Kennedy spricht mit seinen Positionen den Durchschnittsbürger an, während Biden und Trump tendenziell ihre eigene Klientel bedienen. Seine Wähler kommen zu fast gleichen Anteilen von Demokraten und Republikanern. Dazu kommen unabhängige Wähler. Gefährlich könnte er Biden und Trump insbesondere in den umkämpften Bundesstaaten werden, wo schon kleinste Unterschiede über Sieg und Niederlage entscheiden. Bei den Präsidentschaftswahlen gilt in fast allen Bundesstaaten das "winner takes it all"-Prinzip: Der Erfolg kann noch so knapp sein, sämtliche Wahlleute dieses Bundesstaates fallen an den Sieger.
Angesichts seiner politischen Positionen und Herkunft sind vorwiegend die Demokraten besorgt, dass Kennedys Wahlkampf am Ende Biden die Präsidentschaft kosten und Trump ins Weiße Haus hieven könnte. "Wir wissen, dass die nächste Präsidentschaft hier im Bundesstaat von ein paar Tausend Stimmen entschieden werden wird", sagte etwa die für die Wahl zuständige Ministerin im Bundesstaat Michigan. "Es gibt absolut keinen Weg für Kennedy zur Präsidentschaft, und er weiß es."
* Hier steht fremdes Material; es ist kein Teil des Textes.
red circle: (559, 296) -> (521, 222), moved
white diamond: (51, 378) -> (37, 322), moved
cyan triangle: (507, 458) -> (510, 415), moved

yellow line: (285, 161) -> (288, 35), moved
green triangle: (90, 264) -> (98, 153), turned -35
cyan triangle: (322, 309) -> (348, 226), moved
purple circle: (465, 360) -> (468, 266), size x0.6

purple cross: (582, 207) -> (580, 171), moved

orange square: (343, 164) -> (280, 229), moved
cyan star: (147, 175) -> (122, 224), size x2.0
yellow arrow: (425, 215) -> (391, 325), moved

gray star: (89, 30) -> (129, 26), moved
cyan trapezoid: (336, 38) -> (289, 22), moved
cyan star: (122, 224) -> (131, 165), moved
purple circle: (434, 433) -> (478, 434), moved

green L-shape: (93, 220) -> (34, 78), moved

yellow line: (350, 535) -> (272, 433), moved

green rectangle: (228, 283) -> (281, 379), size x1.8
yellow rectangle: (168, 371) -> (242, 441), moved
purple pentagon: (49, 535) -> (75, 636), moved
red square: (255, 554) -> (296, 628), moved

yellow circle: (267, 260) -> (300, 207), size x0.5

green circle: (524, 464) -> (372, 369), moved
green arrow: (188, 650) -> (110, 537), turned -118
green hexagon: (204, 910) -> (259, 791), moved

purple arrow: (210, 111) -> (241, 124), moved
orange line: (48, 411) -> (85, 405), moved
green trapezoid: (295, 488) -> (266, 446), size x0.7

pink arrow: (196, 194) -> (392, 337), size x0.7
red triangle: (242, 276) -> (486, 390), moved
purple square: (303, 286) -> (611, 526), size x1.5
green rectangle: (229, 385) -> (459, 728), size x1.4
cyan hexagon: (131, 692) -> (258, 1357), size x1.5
RFK hingegen betont, seine Popularität zeige, dass die US-Amerikaner unzufrieden mit dem Zweiparteiensystem seien. "Präsident Biden braucht meine Hilfe nicht, um die Wahl zu verlieren", behauptete Kennedy im Februar. Auch wenn das stimmen sollte: Er könnte sie wahrscheinlicher machen.